The $580 Slimline s3500f supplies a slightly faster AMD Athlon X2 CPU, 180GB more hard-drive space, and an integrated 802.11b/g Wi-Fi, but those advantages do make up for the added cost. And the cheaper Aspire X1200 has eSATA and HDMI ports, two items you won't find on this Slimline. Add a Wi-Fi card to the Acer Aspire X1200, and it becomes the more attractive (and still cheaper) low-end home theater PC of the two.
To the Pavilion Slimline s3500f's credit, however, it holds its own as a budget desktop when you look at its performance against that of a similarly priced midtower PC such as the Gateway GT5692.
The Slimline s3500f uses the same chassis as the s3330f we reviewed earlier this year, but it features a stripped-down configuration that makes the system more of a small budget PC rather than something you might shoehorn into a home theater.
The pricier s3330 included a Blu-ray/HD DVD drive, HDMI port, and TV tuner--features absent on this s3500f retail model sold at Best Buy and other big-box stores but available as added cost options on configurable models on HP's Web site. The s3500f has 64-bit Windows Vista and 4GB of memory.
More memory leads to better performance, which can particularly be felt on our Photoshop benchmark. (The 32-bit operating systems can access a maximum of roughly 3GB of RAM, depending on your configuration.)
While the s3500f trims features and $380 off the price of the s3330f model, it's only marginally better than the cheaper Acer Aspire X1200, delivering 300MHz more of CPU speed, 180GB more hard-drive space, and integrated Wi-Fi. Those advantages add up to $50 or $60, by my calculations (another $10-$15 for the higher CPU, another $10-$20 for the larger hard drive, and $30 for a b/g Wi-Fi card).
The HP Slimline chassis measures 4.2 inches wide by 10.9 inches tall by 13.9 inches deep, which is 1.5 inches deeper than the more compact Aspire X1200 and a hair wider and higher. As with any small-form-factor (SFF) computer, you sacrifice expansion room compared with traditional mid- or full-tower computers.
For example, the Slimline s3500f has only two memory slots whereas most full-size PCs supply four slots, and removing the memory sticks requires you to first remove the optical drive. You will also make do with only one PCI slot and a x16 PCI Express graphics slot that will accept only half-height graphics cards.

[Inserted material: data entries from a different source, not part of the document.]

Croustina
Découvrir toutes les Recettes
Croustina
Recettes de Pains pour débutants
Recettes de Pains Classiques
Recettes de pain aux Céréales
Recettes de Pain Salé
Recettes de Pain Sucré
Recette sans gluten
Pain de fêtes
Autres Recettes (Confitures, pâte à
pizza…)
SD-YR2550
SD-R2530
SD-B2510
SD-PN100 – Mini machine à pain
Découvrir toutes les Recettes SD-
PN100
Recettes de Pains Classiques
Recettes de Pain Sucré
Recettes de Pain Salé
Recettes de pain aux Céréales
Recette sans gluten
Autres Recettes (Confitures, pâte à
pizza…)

The Slimline chassis remains the same, with a glossy black front panel with silver accents. Standard features--a multiformat media card reader, an optical drive, headphone and mic jacks, and a pair of USB 2.0 ports--are found on the front along with a slot that accepts HP's Personal Media Drive.
While it's convenient to simply slide in one of HP's external drives, those who are regularly transferring large amounts of data would be willing to trade the Personal Media Drive for the eSATA port on the Aspire X1200.

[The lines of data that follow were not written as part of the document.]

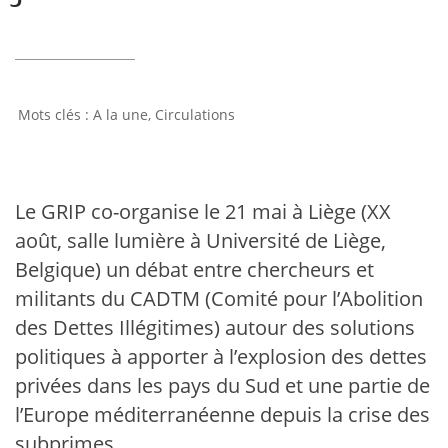
A la une
,
Circulations
Le GRIP co-organise le 21 mai à Liège (XX
août, salle lumière à Université de Liège,
Belgique) un débat entre chercheurs et
militants du CADTM (Comité pour l’Abolition
des Dettes Illégitimes) autour des solutions
politiques à apporter à l’explosion des dettes
privées dans les pays du Sud et une partie de
l’Europe méditerranéenne depuis la crise des
subprimes.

The back panel features four more USB 2.0 ports, a FireWire port, and a connection for the wireless LAN antenna. The integrated GeForce graphics provide only an analog VGA video connection, though you get a digital audio port in addition to the standard 2.1 analog audio ports.
A modem card is included; you'll need to remove it should you want to add a TV tuner or Bluetooth functionality to the system.
If you are shopping for a small PC for desk and not living-room use, the Pavilion Slimline s3500f holds its own against the roomier competition. The midtower $550 Gateway GT5692 is similarly spec'd but trades up to a triple-core AMD processor, and the scores on CNET Labs' benchmarks of the two systems were close throughout.
The Gateway and its extra processing core enjoyed its biggest advantage on our multimedia multitasking test, though on iTunes, a test where CPU clockspeed is paramount, the Slimline excelled. Though you sacrifice expansion room, it's nice to see that you don't sacrifice performance with the compact Slimline s3500f.
The system does not ship with a Media Center remote, which was included with past Slimline models. You get a wired keyboard and a wired optical mouse--further proof this is a system for desktop use and not living-room duty where wireless peripherals allow for coffee table computing.
HP backs the system with a one-year parts-and-labor warranty, which includes 24-7, toll-free phone support. You can also go online for system-specific downloads and other kinds of support.